Students interested in entering the master's program can expect a focus on technology and creativity, which McLaughlin said the department tries not to separate. "Our students are wholly engaged" in left-brain and right-brain thinking.

He said that if students feel weak in either area, then through study anything could be learned. What is needed to overcome that weakness is the willingness to try to embrace the other side of the brain, though he said he philosophically questions a student's decision to enter into a field that relies heavily on a skill set that the student may have developed a phobia of. On a more pragmatic note, students entering the program need a strong foundation in computer technology, math, design and creating artwork.

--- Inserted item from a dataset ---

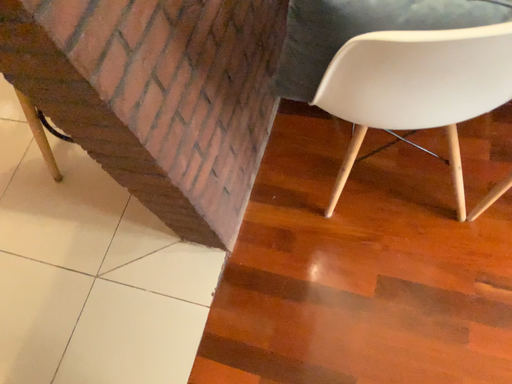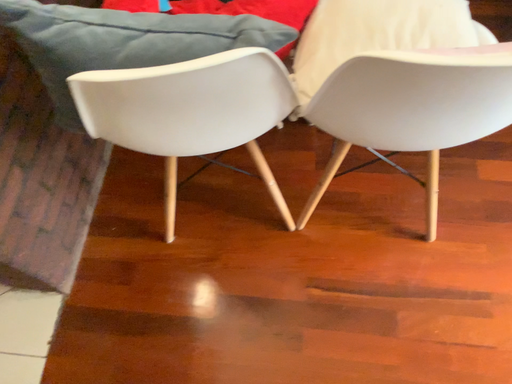 Question: Which way did the camera rotate in the video?

Choices:
 (A) rotated left
 (B) rotated right

Answer: (B)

Just because a student hasn't pursued an engineering or an architecture bachelor's doesn't mean she or he can't perform well in the Viz Lab program. Students with backgrounds in anatomy, physiology, biology, zoology or history can significantly strengthen a movie team's product. McLaughlin said some of the best visual artists he knew in industry were political science and English majors.

"The best students in visualization are those who are constantly curious and not confined to a comfort zone of their existing knowledge," McLaughlin said. "Individuals with such a mindset come from all sorts of undergraduate experiences."

Though there are many things to learn in visualization sciences about how to maintain data accuracy, demonstrate motion and replicate camera work, McLaughlin said some of the most successful artists in the program are non-conformists.

"Visualizers who are non-conformists are individuals who can communicate an idea or an event in a way that creates a novel experience for the viewer," he said.

McLaughlin's summer agenda is consumed with developing a bachelor's program at A&M that would offer a preliminary to the master's program or a similar skill set, though he said it might be more than five years before such a curriculum was realized at A&M. He also has been interviewing and hiring faculty and overseeing general operations so the department can be fully functioning in the fall.

Though McLaughlin showed pleasure at returning to A&M to be Viz Lab's first department head, the work he's doing at the University seems a far cry from the glamorous work he did in Hollywood. "It depends on your perception of what glamour is. If you get a kick out of the rest of the world seeing what you worked on, then that's glamorous." Based on this, he's likely to find his contribution to A&M's history just as glamorous.